Count how many lines hold "было" in the records, and respond with that number by itself.

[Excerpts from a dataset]
========
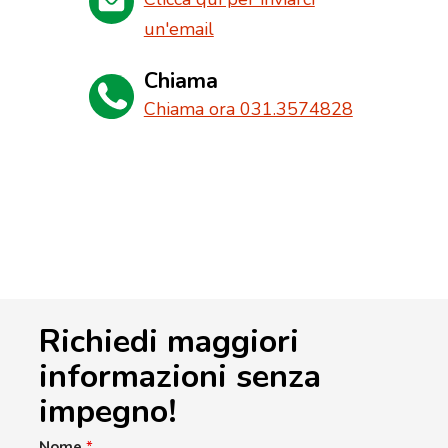
un'email
Chiama
Chiama ora 031.3574828
Richiedi maggiori
informazioni senza
impegno!
Nome
*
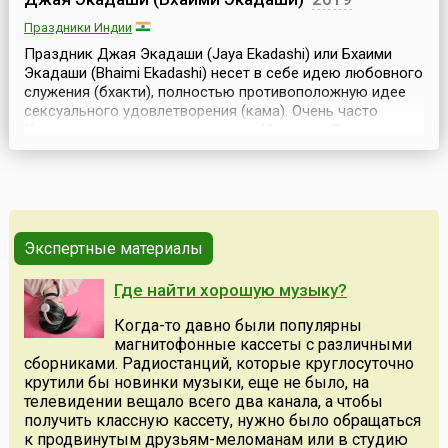
Праздники Индии
Праздник Джая Экадаши (Jaya Ekadashi) или Бхаими
Экадаши (Bhaimi Ekadashi) несет в себе идею любовного
служения (бхакти), полностью противоположную идее
сексуального удовлетворения (кама). Очень часто
Кришну, чье имя переводится как Источник Вечного
Наслаждения, являющегося олицетворением Чистой
Любви, путают с божеством вожделения и страсти,
который, согласно словарю Амара-коша, имеет пять
имен: ...
Экспертные материалы
Где найти хорошую музыку?
Когда-то давно были популярны
магнитофонные кассеты с различными
сборниками. Радиостанций, которые круглосуточно
крутили бы новинки музыки, еще не было, на
телевидении вещало всего два канала, а чтобы
получить классную кассету, нужно было обращаться
к продвинутым друзьям-меломанам или в студию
========
* _WRITTEN RESPONSE_
2